■ **Aim of the task**
Copy exactly the lines of the data below, beginning with the line with "profundo conocimiento de" and ending with the line with "ל. כאן בתמונה". Pictures are to be omitted.

Stored items
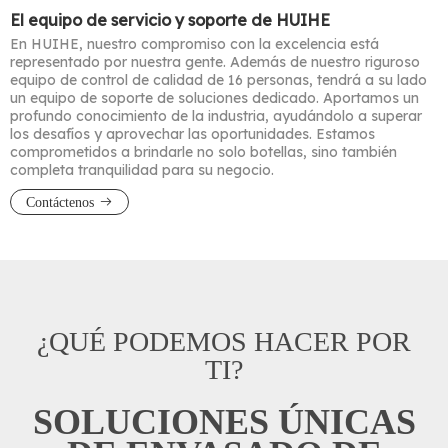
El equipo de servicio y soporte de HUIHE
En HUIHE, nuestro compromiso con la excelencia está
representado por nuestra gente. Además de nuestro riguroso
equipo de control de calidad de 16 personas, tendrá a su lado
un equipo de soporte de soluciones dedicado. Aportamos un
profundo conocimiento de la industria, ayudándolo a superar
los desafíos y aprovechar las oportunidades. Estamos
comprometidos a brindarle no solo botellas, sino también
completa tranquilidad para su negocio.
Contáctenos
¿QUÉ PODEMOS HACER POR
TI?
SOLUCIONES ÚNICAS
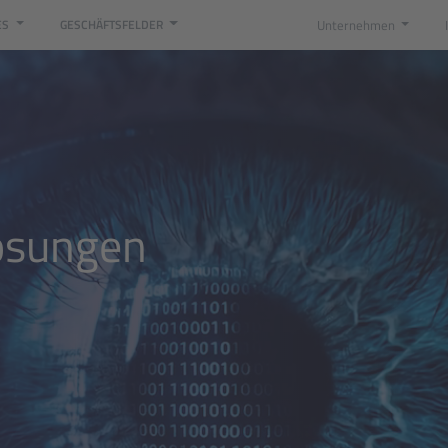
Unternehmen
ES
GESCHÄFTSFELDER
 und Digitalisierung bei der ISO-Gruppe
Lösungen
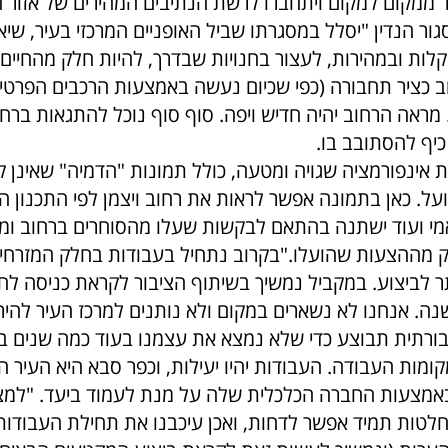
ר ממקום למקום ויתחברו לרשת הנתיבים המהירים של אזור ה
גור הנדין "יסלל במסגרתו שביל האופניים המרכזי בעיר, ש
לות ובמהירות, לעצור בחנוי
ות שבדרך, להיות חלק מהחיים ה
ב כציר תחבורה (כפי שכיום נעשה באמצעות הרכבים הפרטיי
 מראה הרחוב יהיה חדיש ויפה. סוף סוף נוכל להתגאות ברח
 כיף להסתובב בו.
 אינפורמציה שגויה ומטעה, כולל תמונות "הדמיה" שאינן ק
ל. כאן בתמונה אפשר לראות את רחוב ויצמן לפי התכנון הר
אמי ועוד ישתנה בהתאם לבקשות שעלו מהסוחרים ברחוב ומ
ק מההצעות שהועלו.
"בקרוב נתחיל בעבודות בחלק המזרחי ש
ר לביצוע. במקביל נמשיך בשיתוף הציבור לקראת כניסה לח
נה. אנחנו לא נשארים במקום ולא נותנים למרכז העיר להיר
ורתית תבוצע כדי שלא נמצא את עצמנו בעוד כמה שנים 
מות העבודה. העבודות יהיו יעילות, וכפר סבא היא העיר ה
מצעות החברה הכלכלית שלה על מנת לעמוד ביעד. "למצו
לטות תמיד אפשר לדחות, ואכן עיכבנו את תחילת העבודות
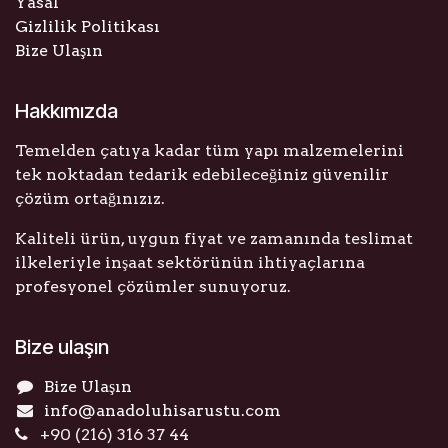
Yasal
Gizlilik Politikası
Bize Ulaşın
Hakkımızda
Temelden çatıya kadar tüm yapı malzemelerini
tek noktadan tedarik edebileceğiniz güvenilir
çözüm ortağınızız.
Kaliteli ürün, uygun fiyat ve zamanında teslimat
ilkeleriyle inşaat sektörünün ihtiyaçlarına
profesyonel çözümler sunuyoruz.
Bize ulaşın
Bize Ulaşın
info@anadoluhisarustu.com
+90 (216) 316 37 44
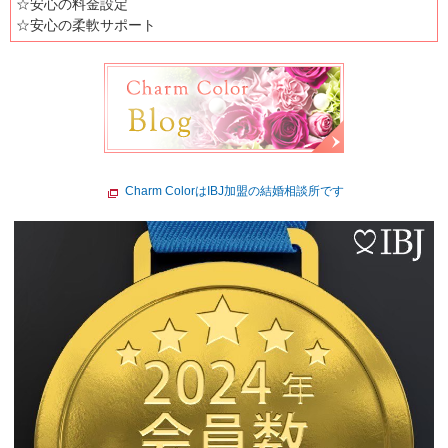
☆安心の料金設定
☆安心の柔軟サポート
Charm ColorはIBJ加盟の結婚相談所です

--

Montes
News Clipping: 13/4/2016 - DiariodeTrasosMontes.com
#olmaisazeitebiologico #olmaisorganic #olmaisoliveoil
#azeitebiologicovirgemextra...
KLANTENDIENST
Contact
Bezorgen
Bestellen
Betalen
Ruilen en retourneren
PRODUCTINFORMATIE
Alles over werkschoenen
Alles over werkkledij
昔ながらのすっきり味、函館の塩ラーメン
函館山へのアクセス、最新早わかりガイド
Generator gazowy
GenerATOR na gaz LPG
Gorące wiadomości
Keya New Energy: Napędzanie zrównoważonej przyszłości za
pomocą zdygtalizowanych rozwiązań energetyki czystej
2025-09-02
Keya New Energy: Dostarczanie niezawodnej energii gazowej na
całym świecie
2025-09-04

* * *

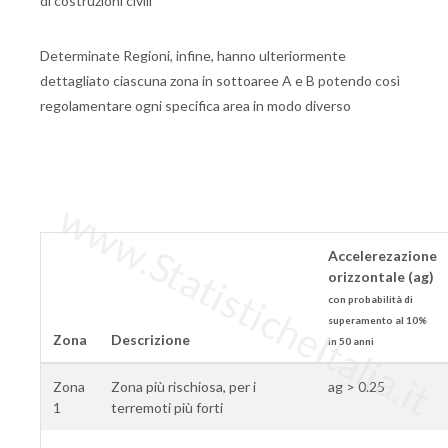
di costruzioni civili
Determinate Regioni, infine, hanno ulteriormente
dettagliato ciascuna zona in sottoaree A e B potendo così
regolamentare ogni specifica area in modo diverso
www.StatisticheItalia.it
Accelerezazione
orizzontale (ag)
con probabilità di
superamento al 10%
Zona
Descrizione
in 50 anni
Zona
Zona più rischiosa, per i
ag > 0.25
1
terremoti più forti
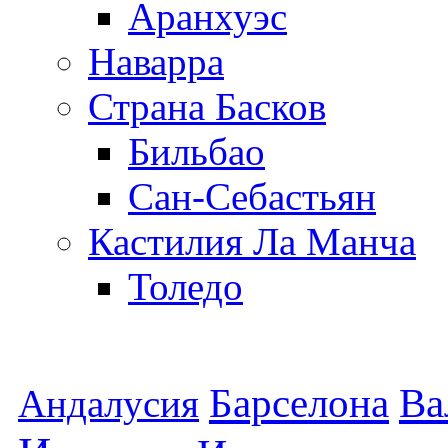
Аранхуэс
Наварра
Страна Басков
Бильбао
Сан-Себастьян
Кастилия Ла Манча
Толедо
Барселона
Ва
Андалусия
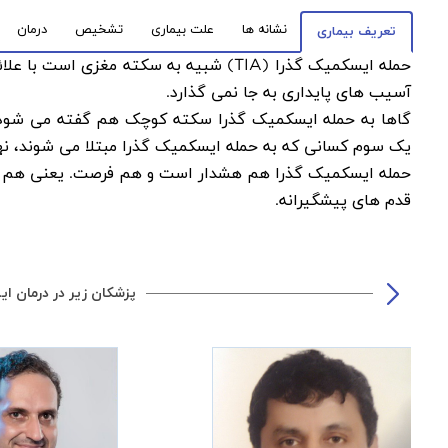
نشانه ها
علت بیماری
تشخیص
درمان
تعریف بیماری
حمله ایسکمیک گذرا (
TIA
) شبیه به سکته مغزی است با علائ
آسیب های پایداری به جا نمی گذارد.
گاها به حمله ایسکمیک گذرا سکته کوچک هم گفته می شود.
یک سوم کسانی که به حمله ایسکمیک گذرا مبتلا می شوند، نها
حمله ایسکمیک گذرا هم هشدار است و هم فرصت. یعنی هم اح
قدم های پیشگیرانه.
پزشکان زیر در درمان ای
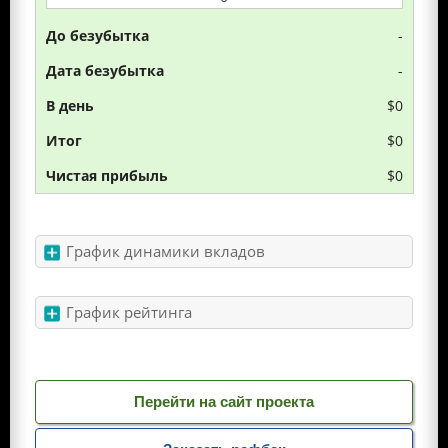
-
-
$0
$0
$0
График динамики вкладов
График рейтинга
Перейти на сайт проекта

■ **Answer to this exercise**
profundo conocimiento de la industria, ayudándolo a superar
los desafíos y aprovechar las oportunidades. Estamos
comprometidos a brindarle no solo botellas, sino también
completa tranquilidad para su negocio.
Contáctenos
¿QUÉ PODEMOS HACER POR
TI?
SOLUCIONES ÚNICAS
Unternehmen
ES
GESCHÄFTSFELDER
 und Digitalisierung bei der ISO-Gruppe
Lösungen
ר ממקום למקום ויתחברו לרשת הנתיבים המהירים של אזור ה
גור הנדין "יסלל במסגרתו שביל האופניים המרכזי בעיר, ש
לות ובמהירות, לעצור בחנוי
ות שבדרך, להיות חלק מהחיים ה
ב כציר תחבורה (כפי שכיום נעשה באמצעות הרכבים הפרטיי
 מראה הרחוב יהיה חדיש ויפה. סוף סוף נוכל להתגאות ברח
 כיף להסתובב בו.
 אינפורמציה שגויה ומטעה, כולל תמונות "הדמיה" שאינן ק
ל. כאן בתמונה אפשר לראות את רחוב ויצמן לפי התכנון הר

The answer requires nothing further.